Pero su esposa tiene la salud delicada, o eso dice.
—Me gustaría que me llevara la tía Laura —dijo Emily. Recordaba que su padre
había dicho que la tía Laura era parecida a su madre.
—¡La tía Laura! Ella no tiene opinión en ese tema, la que manda en la Luna
Nueva es Elizabeth. Jimmy Murray dirige la granja, pero tengo entendido que le falta un tornillo.
—¿Qué tornillo le falta? —preguntó Emily, curiosa.
—Ah, tiene algo que ver con la cabeza, niña. Es un poco tonto, un accidente
cuando era joven, dicen. Le estropeó la cabeza o algo así. Elizabeth tuvo algo que ver, no sé bien qué. No creo que los de la Luna Nueva quieran complicarse la vida contigo. Son muy rígidos. Sigue mi consejo y trata agradar a tu tía Ruth. Sé amable, y compórtate, y así tal vez le caigas bien. Ya está, ya están todos los platos. Ahora sube y no molestes.
—¿Puedo llevar a Mike y a Saucy Sal? —preguntó Emily.
—No, no puedes.
—Me hacen compañía —rogó Emily.
—Compañía o no compañía, no puedes llevártelos. Están fuera y fuera se quedan.

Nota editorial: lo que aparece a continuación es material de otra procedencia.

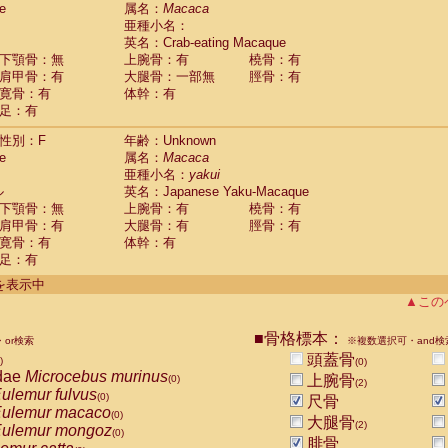
e
guinus midas
属名：
Macaca
(0)
亜種小名：
guinus mystax
(0)
英名：Crab-eating Macaque
uinus nigricollis
(1)
下顎骨：無
上腕骨：有
橈骨：有
guinus oedipus
(1)
肩甲骨：有
大腿骨：一部無
脛骨：有
uinus weddelli
(0)
寛骨：有
体幹：有
guinus
spp.
(0)
足：有
us trivirgatus
(0)
us albifrons
(0)
性別：F
年齢：Unknown
us apella
e
(0)
属名：
Macaca
bus capucinus
亜種小名：
yakui
(0)
us nigrivittatus
ル
英名：Japanese Yaku-Macaque
(0)
bus
spp.
下顎骨：無
上腕骨：有
橈骨：有
(0)
miri boliviensis
肩甲骨：有
大腿骨：有
脛骨：有
(0)
miri sciureus
寛骨：有
体幹：有
(0)
足：有
uatta caraya
(0)
uatta fusca
(0)
件を表示中
uatta seniculus
(0)
▲この
uatta
spp.
(0)
les belzebuth
(0)
■骨格標本：
or検索
※複数選択可・and検
les geoffroyi
(0)
頭蓋骨
)
(0)
les paniscus
(0)
dae
Microcebus murinus
上腕骨
(0)
(2)
les
spp.
(0)
ulemur fulvus
(0)
尺骨
othrix lagothricha
(0)
ulemur macaco
(0)
大腿骨
othrix lagothricha cana
(2)
(0)
ulemur mongoz
(0)
Cacajao calvus rubicundus
腓骨
(0)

No los quiero metidos dentro de casa. Acabo de fregar el suelo.
—¿Por qué no fregabas el suelo cuando papá vivía? —preguntó Emily—. A él le
gustaban las cosas limpias. Entonces casi nunca lo fregabas. ¿Por qué lo haces ahora?
—¡Escuchadla! ¿Me voy a poner a fregar el suelo todos los días, con mi reuma?
Ve arriba y acuéstate un rato.
—Voy arriba, pero no me voy a acostar —dijo Emily—. Tengo mucho en que
pensar.
—Hay una cosa que yo te aconsejaría —dijo Ellen, decidida a no perder una
oportunidad de cumplir con su deber—, y es que te arrodilles y le pidas a Dios que te haga una niña buena, respetuosa y agradecida. Emily se detuvo al pie de la escalera y miró hacia atrás.
—Papá me decía que no tuviera nada que ver con tu Dios —dijo, con gravedad.
Ellen emitió una especie de gemido, pero no se le ocurrió ninguna respuesta a aquella herejía. Apeló al mundo entero.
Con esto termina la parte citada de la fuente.